Access the Decentralized Data Hub Message Broker and on Github
  • Data Hub Client Gateway: this component is an independent application that Digital Spine participants deploy in order to access the shared message broker. The Client Gateway provides a standardized interface to read and write messages in specific channels within the message broker.
  • Joint Business Processing: for DERs to be fully utilized, in many instances information needs to be transmitted amongst three or more parties in a way that does not reveal all data to all parties. In these instances, Energy Web has developed an open source, decentralized technology called “Worker Nodes” that ingest data from external sources, execute custom workflows based on predefined business logic, and vote on results in order to establish consensus without revealing or modifying the underlying data. This technology borrows concepts from public distributed ledger solutions, namely distributed consensus protocols which use cryptographic techniques to establish provably correct and timely results.
Access the Worker Contract on Github

Digital Spine Use Cases

Collectively, these four components provide a shared digital infrastructure that facilitates communication and coordination between utility hardware and software systems–from smart meters to network planning tools–and DERs and the companies who manage them.
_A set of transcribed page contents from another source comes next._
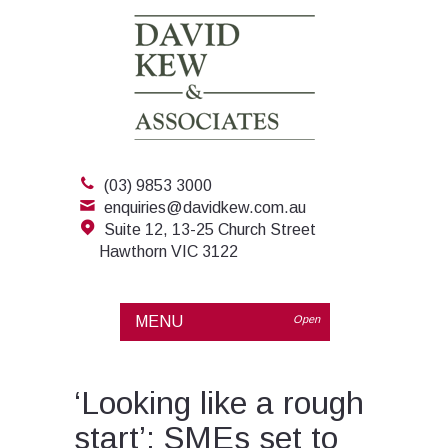
(03) 9853 3000
enquiries@davidkew.com.au
Suite 12, 13-25 Church Street
Hawthorn VIC 3122
MENU
Open
‘Looking like a rough
start’: SMEs set to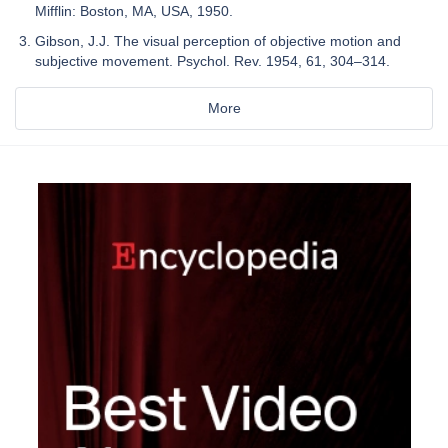
Mifflin: Boston, MA, USA, 1950.
Gibson, J.J. The visual perception of objective motion and
subjective movement. Psychol. Rev. 1954, 61, 304–314.
More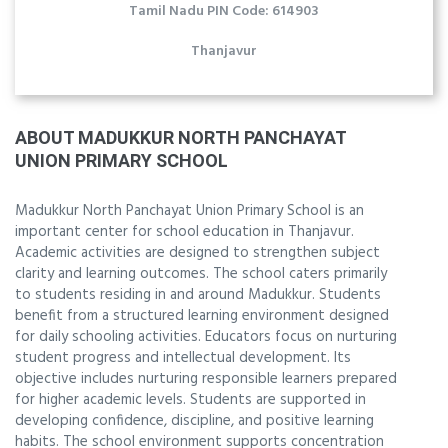
Tamil Nadu PIN Code: 614903
Thanjavur
ABOUT MADUKKUR NORTH PANCHAYAT
UNION PRIMARY SCHOOL
Madukkur North Panchayat Union Primary School is an
important center for school education in Thanjavur.
Academic activities are designed to strengthen subject
clarity and learning outcomes. The school caters primarily
to students residing in and around Madukkur. Students
benefit from a structured learning environment designed
for daily schooling activities. Educators focus on nurturing
student progress and intellectual development. Its
objective includes nurturing responsible learners prepared
for higher academic levels. Students are supported in
developing confidence, discipline, and positive learning
habits. The school environment supports concentration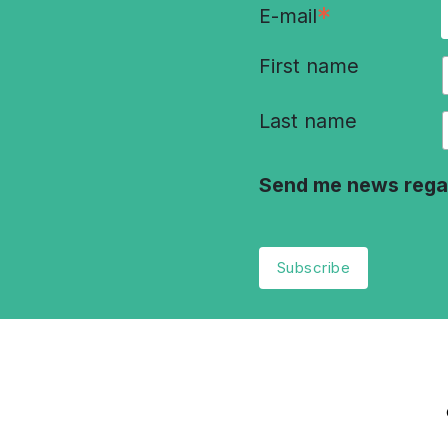
*
E-mail
First name
Last name
Send me news rega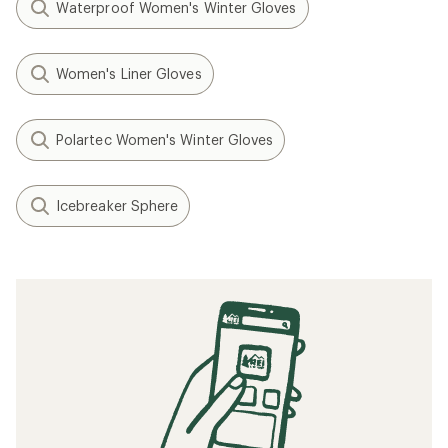
Waterproof Women's Winter Gloves
Women's Liner Gloves
Polartec Women's Winter Gloves
Icebreaker Sphere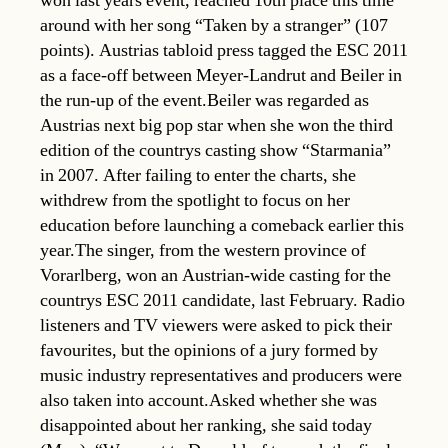
won last years event, reached 10th place this time
around with her song “Taken by a stranger” (107
points). Austrias tabloid press tagged the ESC 2011
as a face-off between Meyer-Landrut and Beiler in
the run-up of the event.Beiler was regarded as
Austrias next big pop star when she won the third
edition of the countrys casting show “Starmania”
in 2007. After failing to enter the charts, she
withdrew from the spotlight to focus on her
education before launching a comeback earlier this
year.The singer, from the western province of
Vorarlberg, won an Austrian-wide casting for the
countrys ESC 2011 candidate, last February. Radio
listeners and TV viewers were asked to pick their
favourites, but the opinions of a jury formed by
music industry representatives and producers were
also taken into account.Asked whether she was
disappointed about her ranking, she said today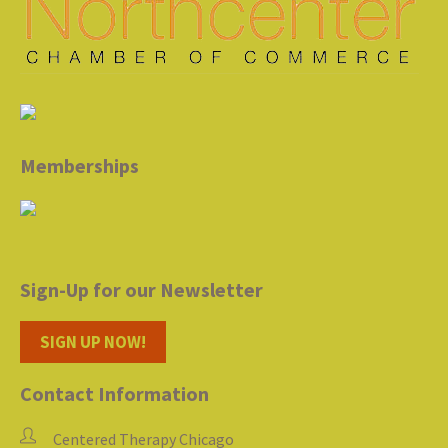
Memberships
Sign-Up for our Newsletter
SIGN UP NOW!
Contact Information
Centered Therapy Chicago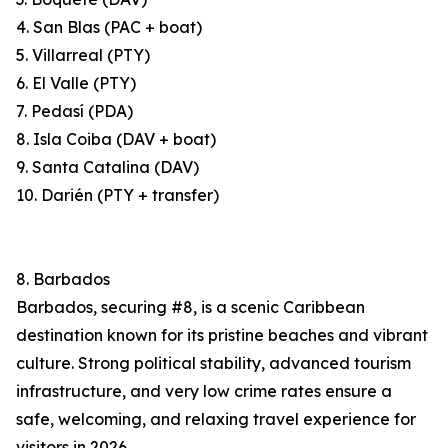
4. San Blas (PAC + boat)
5. Villarreal (PTY)
6. El Valle (PTY)
7. Pedasí (PDA)
8. Isla Coiba (DAV + boat)
9. Santa Catalina (DAV)
10. Darién (PTY + transfer)
8. Barbados
Barbados, securing #8, is a scenic Caribbean
destination known for its pristine beaches and vibrant
culture. Strong political stability, advanced tourism
infrastructure, and very low crime rates ensure a
safe, welcoming, and relaxing travel experience for
visitors in 2026.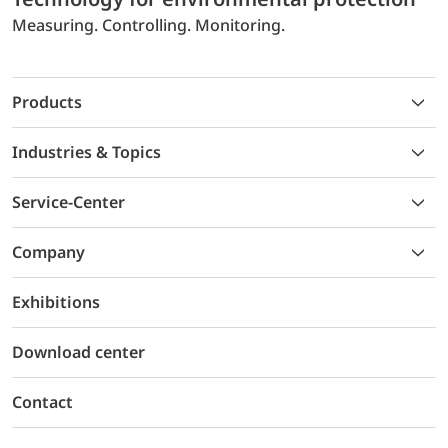
Measuring. Controlling. Monitoring.
Products
Industries & Topics
Service-Center
Company
Exhibitions
Download center
Contact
Ultimately, a Digital Spine exists to enable new applications provided by other software vendors and utilities themselves, including:
  • Demand Response / Transactive Energy / Virtual Power Plants: Though there are many different names for it, the concept of using market mechanisms and dynamic pricing to influence DER behavior is well established globally. The Digital Spine enables distribution utilities to construct sophisticated transactive energy programs that procure grid services from DERs at specific locations and/or at specific times of day. For this use case, the role of the Spine is to facilitate data exchange and validation between the utility’s operations center and multiple third-party DER operators.
  • Network Optimization via Operating Envelopes: Operating envelopes (also called Dynamic Line Ratings) are an emerging solution for dynamically modifying import (consumption) or export (generation) of DERs to the distribution network. The core function of an operating envelope is to define limits on how much power can be injected or drawn by DER based on physical constraints within the distribution system. For this use case, the role of a Digital Spine is to ingest and partition (i.e. route) operating envelopes to the appropriate DER operators so DER can safely sell services wholesale and to the distribution utility.
Moving forward, our full vision for a Digital Spine includes additional applications where consortium building and technology integrations with existing vendors is critical:
  • Distribution network modeling / analytics solutions: Utilities need partners that can ingest both traditional system data and DER data to construct digital twins of entire networks in different ways and provide advanced analytical capabilities to utilities to support both operations and planning.
  • Optimization solutions: Dynamic line ratings (also called operating envelopes) are one way of optimizing dispatch of DER at the distribution level. There are many other companies that offer solutions to help optimize dispatch and management of DER who can use a Digital Spine to efficiently communicate distribution network conditions and constraints to other market participants.
  • Forecasting solutions: Today many companies offer forecasting capabilities (e.g. system demand, power flows within specific network lines, renewable output, etc.). A Spine can enhance forecasting capabilities by making additional datasets that are currently too complex or costly to integrate available to forecasting providers.
  • Real time operations solutions: Today there are many companies offering DER management systems and advanced distribution network management systems, but they are not ubiquitous. A Spine could make it easier to bring these solutions to utilities who currently lack them.